Open Side Menu Go to the Top
Register
Programming for Data Analysis Programming for Data Analysis

12-27-2014 , 05:34 PM
Currently I'm a research analyst for a fairly large corporation in the transportation industry. I am helping to build an analytics product, which would give customers information on supply and demand in different markets, provide price forecasting etc. Despite the obvious promise of this project, which frankly should have come out several years ago, we are being help up by corporate bureaucracy. The most important consequence of this is that we won't have developers assigned to our team to build the software/app for a few months.

In the meantime, I've been digging through the data, creating metrics etc. I'd like to use this relative downtime to improve my skills. More specifically, I'd like to learn to program using languages, libraries and software that would allow me to improve my ability to analyze data, including and especially large datasets. Right now we have 15+ billion transaction records, which is cumbersome enough, but things could explode soon as we'll be adding GPS tracking data and social-network type stuff.

I do almost all of my work using some combination of SQL, Stata and VBA programming in Excel. I also begrudgingly use Tableau for visualization stuff. Not only would I like the ability to do bigger things, use machine-learning and so forth, I'd also like to improve my ability to work independently. I have a couple app or consulting ideas for a startup and would love to be able to handle all of the data stuff myself. Even if I don't go that route, it'd be better at my current job or similar corporate jobs not to need as much help from DBAs.

Where would you recommend I go from here? My first plan is to take the first two DS classes at Coursera and start learning R. I'm not really sure from there, but was thinking of either starting to learn Python or javascript. The good news about my current situation is that I can do a lot of this stuff at work if I can show some benefit to the future product, which will be quite easy if I'm able to do stuff with data I couldn't do before. On a related note, it will be easy for me to find problems to solve.

I've read through the DS bootcamp threads, but they seem far more advanced given my lack of programming ability. Any suggestions appreciated.
Programming for Data Analysis Quote
12-28-2014 , 10:57 AM
for your needs I think both Python and R would be good choices. Javascript not so much.
Programming for Data Analysis Quote
12-29-2014 , 11:32 AM
How advanced is your Excel VBA and SQL? Have you been able to connect to your sql databases through Excel VBA via ADO and from there build automated reports/dashboards?

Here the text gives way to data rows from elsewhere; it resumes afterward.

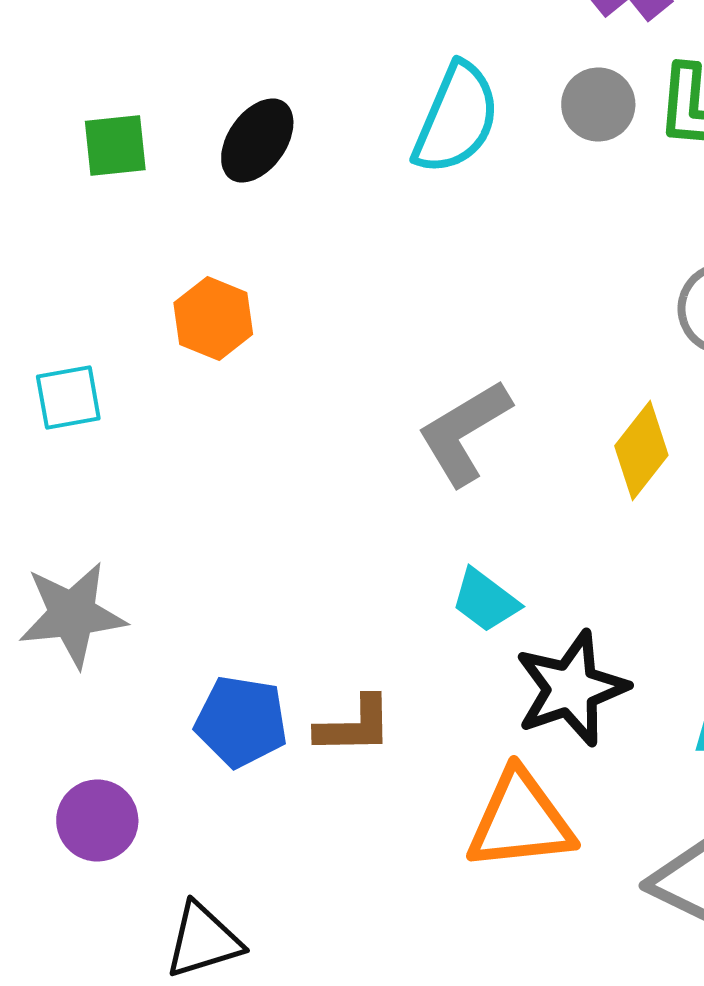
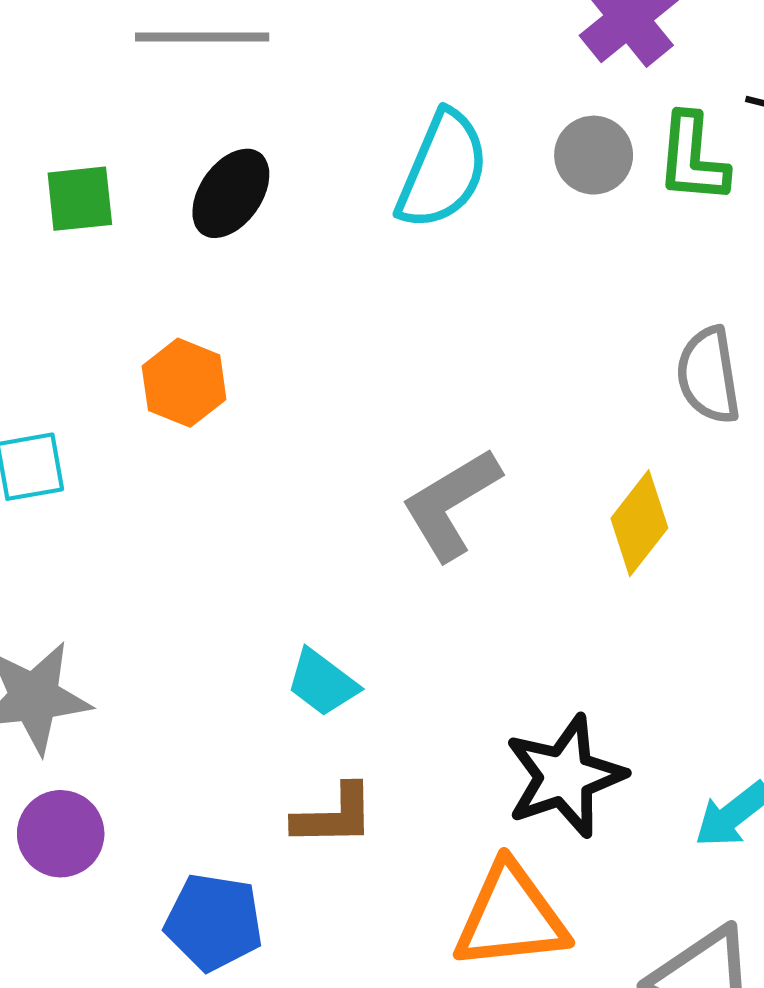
cyan trapezoid: (485, 600) -> (322, 683), moved
blue pentagon: (241, 722) -> (214, 922), moved
purple circle: (97, 820) -> (61, 834), moved

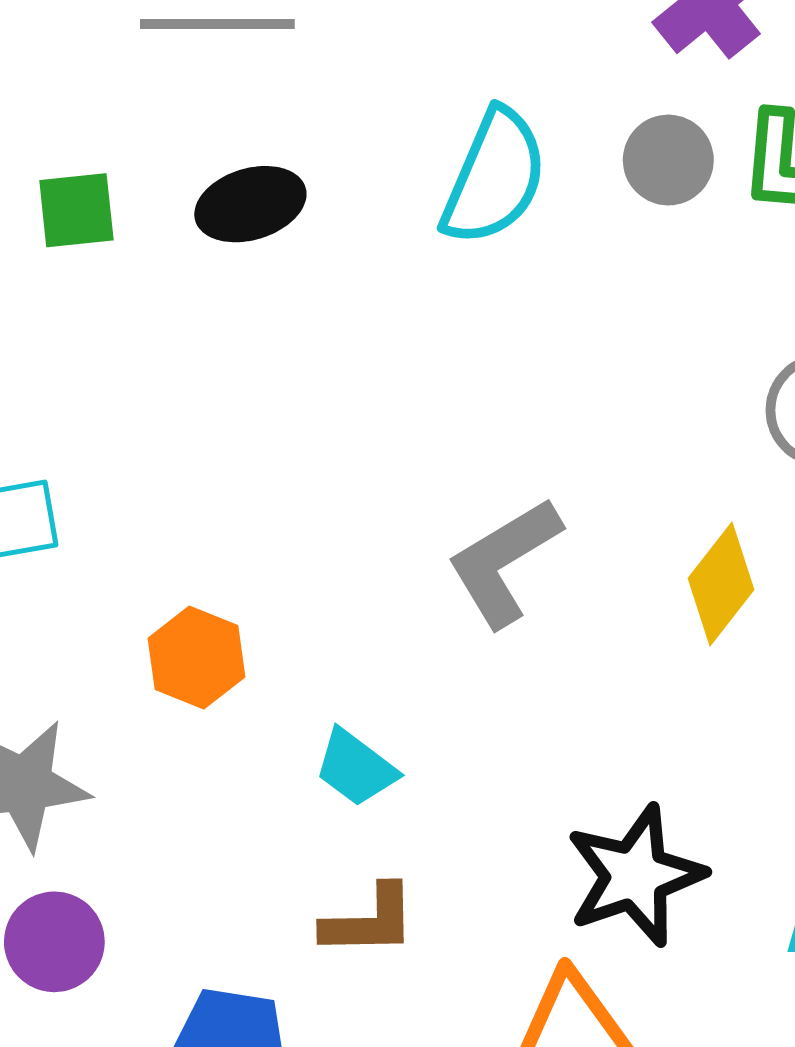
black ellipse: (231, 193) -> (250, 204), turned 38
orange hexagon: (184, 383) -> (196, 658), moved

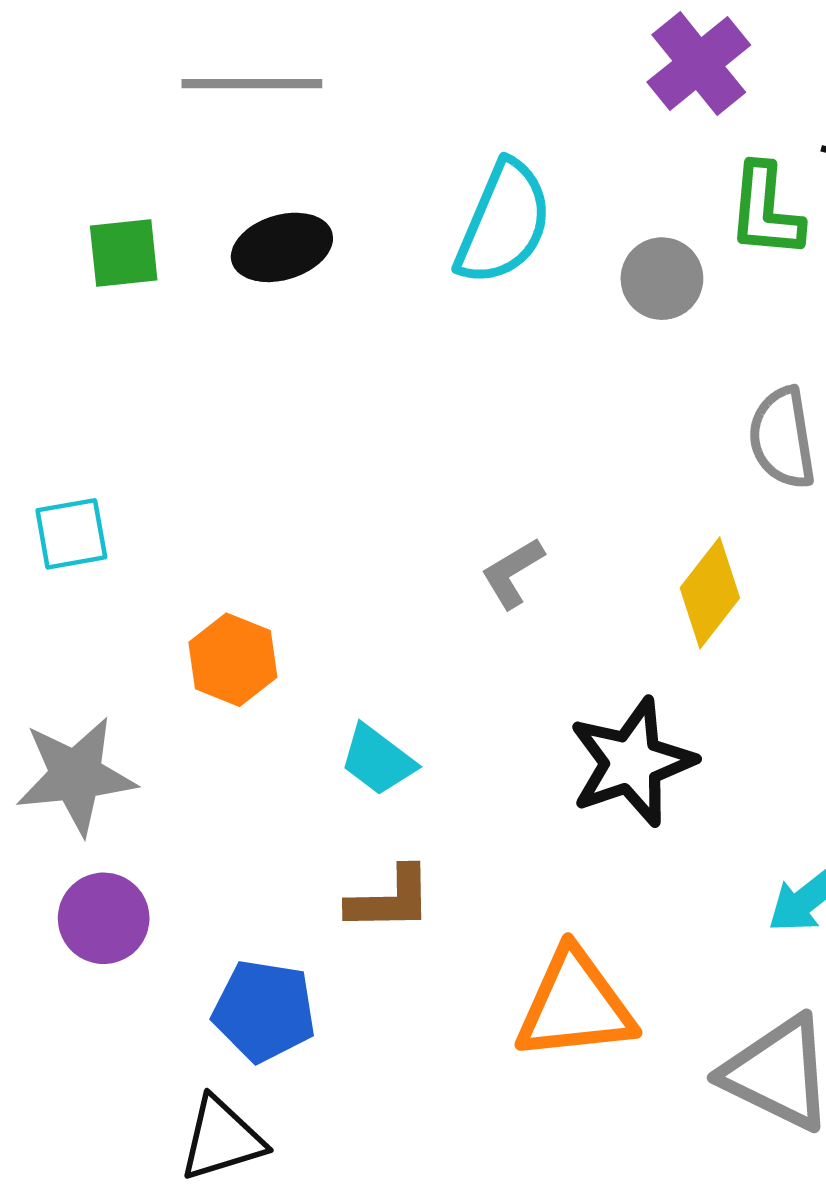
gray circle: (668, 160) -> (662, 279), moved
gray L-shape: (504, 562) -> (513, 573), size x0.6
black star: (635, 876) -> (632, 762), moved

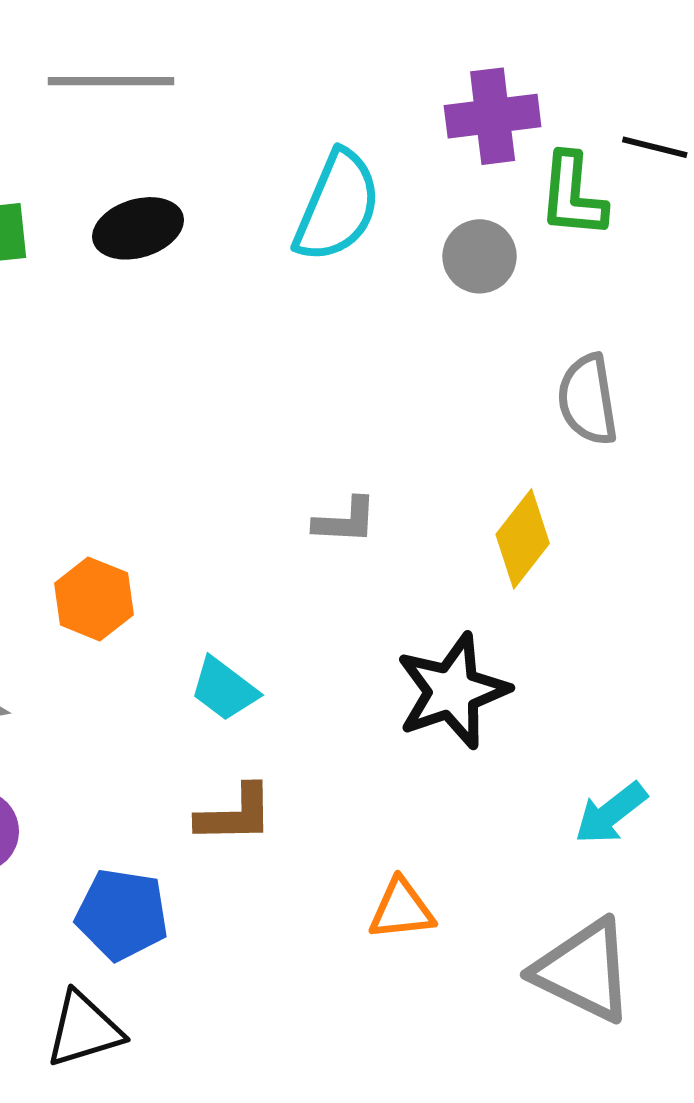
purple cross: (699, 64) -> (493, 116), moved, turned 32
gray L-shape: (513, 573) -> (345, 521), turned -146
orange triangle: (575, 1005) -> (401, 909), size x0.6

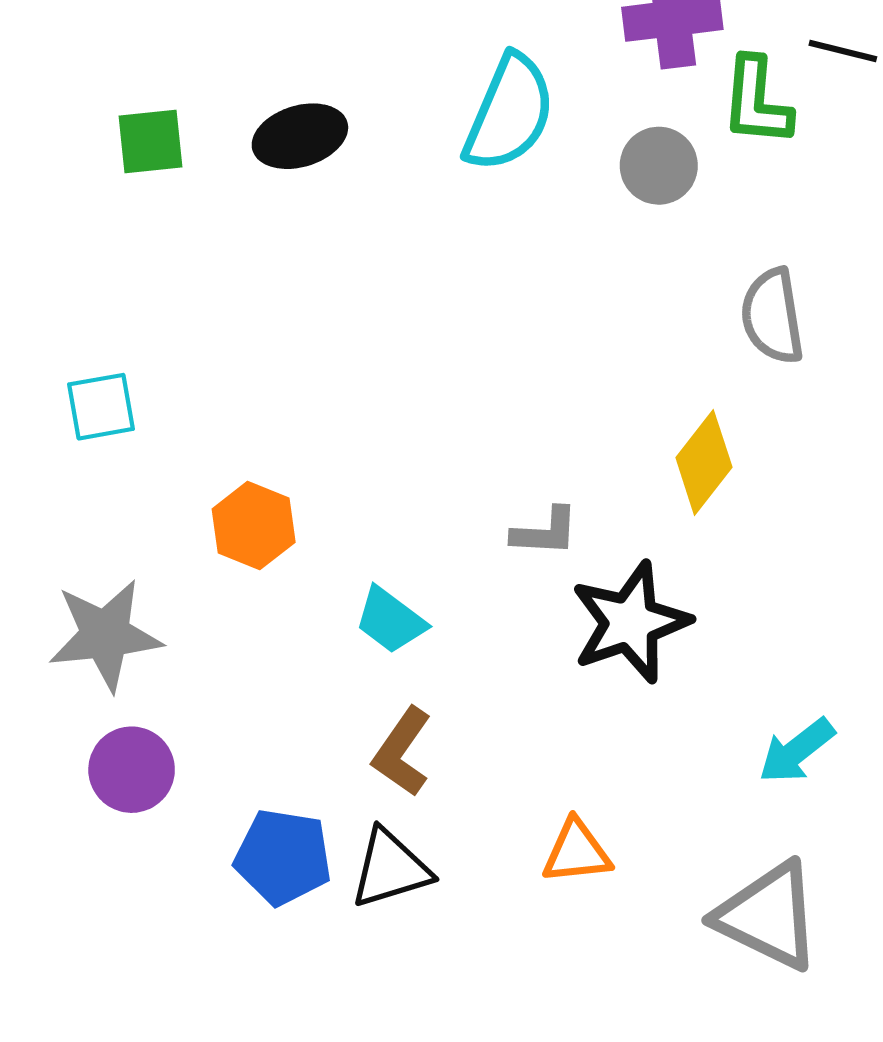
gray L-shape: (345, 521) -> (545, 532), moved
brown L-shape: (235, 814) -> (402, 752), turned 126
black triangle: (84, 1030) -> (390, 869), moved

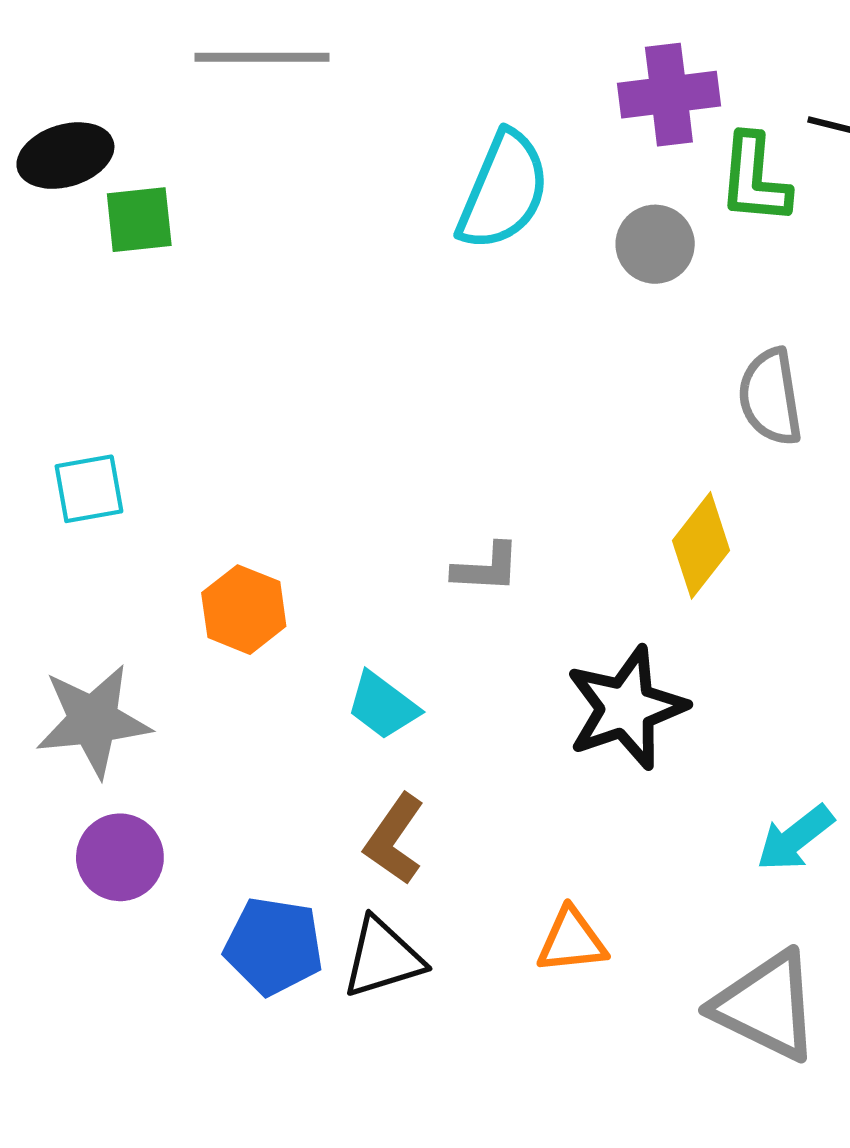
black ellipse: (300, 136) -> (65, 156), moved
gray L-shape: (545, 532) -> (486, 568), moved

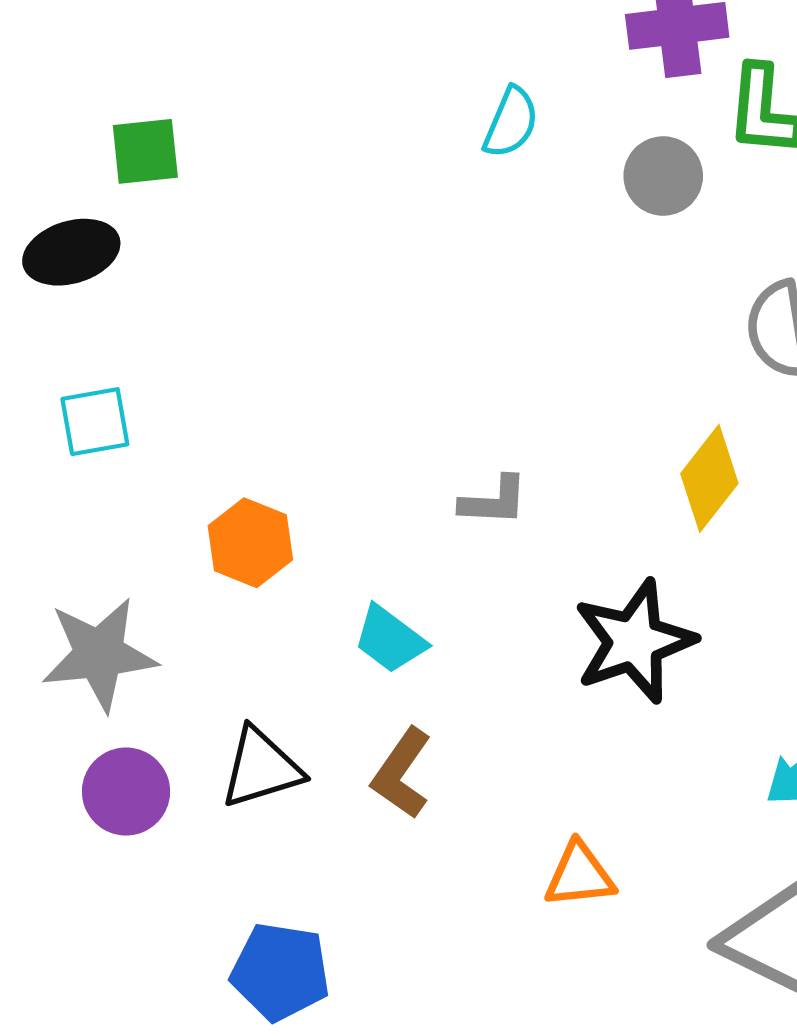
black ellipse: (65, 156) -> (71, 252), moved
cyan semicircle: (503, 191) -> (511, 122), size x0.6
blue pentagon: (274, 946) -> (280, 972), moved
black triangle: (383, 958) -> (261, 768), moved

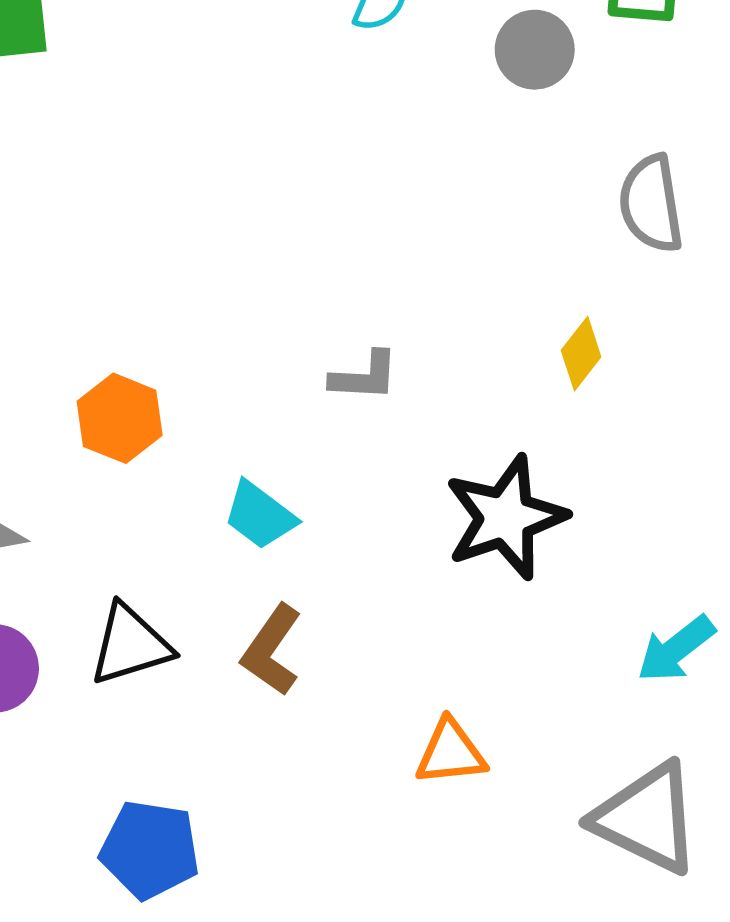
yellow diamond: (709, 478) -> (581, 354), size x0.7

If you don't know python, take an intro class online (there must be dozens by now) and then I would recommend getting Wes McKinney's Python for Data Analysis book. Its a bit dated but will give you an excellent overview of the pandas package, python's data munging hammer. You've read my thread where I've outlined a curriculum of sorts so I won't repeat myself further.

You sound like you are in a similar position as I was about 6 months ago with less programming skills. One thing I wish I had done better was manage my projects better. I think this is a very underrated skill towards making truly awesome projects come to life.
Programming for Data Analysis Quote
12-29-2014 , 02:26 PM
It sounds like your data volume is going to be such that I wouldn't worry too much about something like R.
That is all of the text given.